At least two people were killed in the Houston area on Monday when Hurricane Beryl hit Texas, causing trees to fall on homes before the storm was expected to move north toward Arkansas early Tuesday morning.

Among the confirmed dead are a 53-year-old father and a 74-year-old grandmother, authorities in Harris County said.

The man, whose identity has not been publicly released, was sitting with his wife and children in a home in Humble when an oak tree broke through the roof and struck the home’s rafters, leaving him trapped underneath, Harris County Sheriff Ed Gonzalez wrote in a post on X.

The rest of the family was unharmed, Gonzalez wrote.

The aftermath of Hurricane Beryl in El Campo, Texas.

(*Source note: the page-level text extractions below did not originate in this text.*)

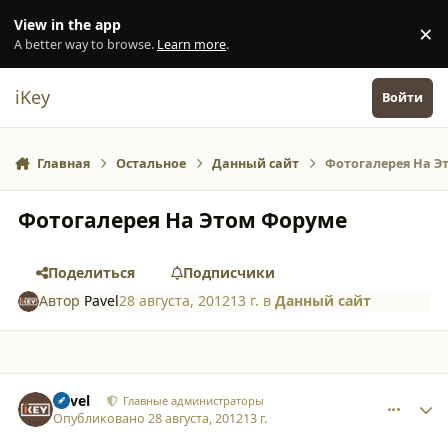
Перейти к содержанию
View in the app
×
Di
A better way to browse.
Learn more
.
iKey
Войти
Главная
Остальное
Данный сайт
Фотогалерея На Э
Фотогалерея На Этом Форуме
Поделиться
Подписчики
Автор
Pavel
28 августа, 2012
13 г.
в
Данный сайт
comment_9300
Author stats
Pavel
Главные администраторы
Опубликовано
28 августа, 2012
13 г.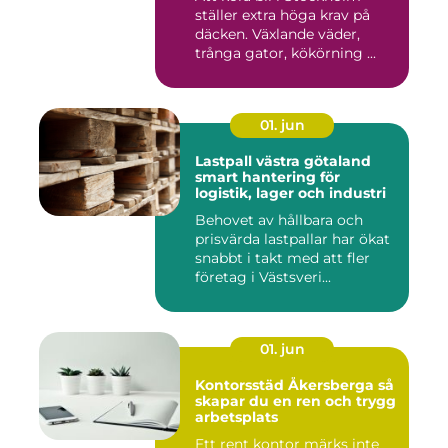
ställer extra höga krav på
däcken. Växlande väder,
trånga gator, kökörning ...
01. jun
Lastpall västra götaland
smart hantering för
logistik, lager och industri
Behovet av hållbara och
prisvärda lastpallar har ökat
snabbt i takt med att fler
företag i Västsveri...
01. jun
Kontorsstäd Åkersberga så
skapar du en ren och trygg
arbetsplats
Ett rent kontor märks inte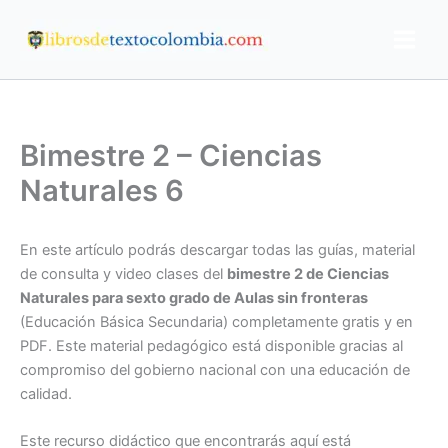
Ir
al
contenido
Bimestre 2 – Ciencias
Naturales 6
En este artículo podrás descargar todas las guías, material
de consulta y video clases del
bimestre 2 de Ciencias
Naturales para sexto grado de Aulas sin fronteras
(Educación Básica Secundaria) completamente gratis y en
PDF. Este material pedagógico está disponible gracias al
compromiso del gobierno nacional con una educación de
calidad.
Este recurso didáctico que encontrarás aquí está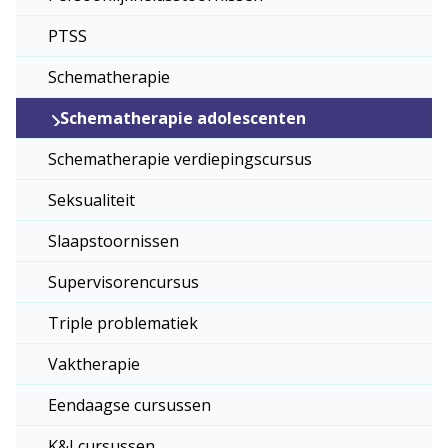
PTSS
Schematherapie
Schematherapie adolescenten
Schematherapie verdiepingscursus
Seksualiteit
Slaapstoornissen
Supervisorencursus
Triple problematiek
Vaktherapie
Eendaagse cursussen
K&J cursussen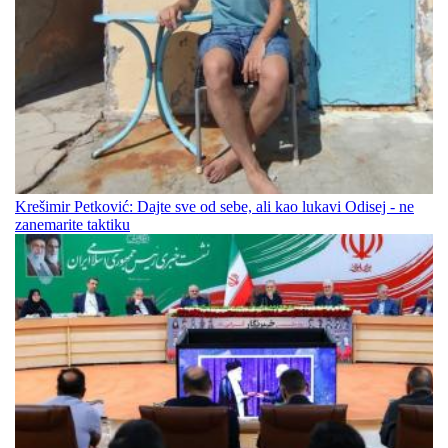
Krešimir Petković: Dajte sve od sebe, ali kao lukavi Odisej - ne
zanemarite taktiku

The aftermath of Hurricane Beryl in El Campo, Texas.

Daniel Becerril/Reuters

In Ponderosa Forest, authorities received a report from a caller who said “a tree had fallen through the roof of her grandmother’s room,” Harris County police officer Mark Herman wrote in a Facebook post.

“We are sad to announce that the 74-year-old victim has been confirmed dead,” Herman wrote. “Please keep her family in prayer.”

The deaths came shortly after Beryl made landfall in Texas early Monday morning. The storm brought with it a life-threatening storm surge and wind gusts of up to 130 kilometers per hour and cut a path through parts of Mexico and the Caribbean, where it left at least 11 dead.

Beryl reached Texas as a Category 1 hurricane, but was later downgraded to a tropical storm.

At 10 a.m. Central Time, Beryl’s path was expected to turn north after heavy rains in Houston and reach southwest Arkansas at 7 a.m. Tuesday, according to an update from the National Hurricane Center.

A gas station damaged by Hurricane Beryl in Edna, Texas.

A damaged gas station in Edna, Texas.

Daniel Becerril/Reuters

Meanwhile, the center warned of flash flooding through Monday night and rip currents that would cause “life-threatening beach conditions along portions of the northern and western Gulf Coast through Tuesday.”

“Life-threatening flooding from storm surge will continue through this afternoon along the Texas coast from Port O’Connor to Sabine Pass, including the eastern portion of Matagorda Bay and Galveston Bay,” the update said.

“Destroying wind gusts near the core of Beryl will continue to spread northward within the Tropical Storm Warning area, including the Houston metropolitan area, over the next few hours.”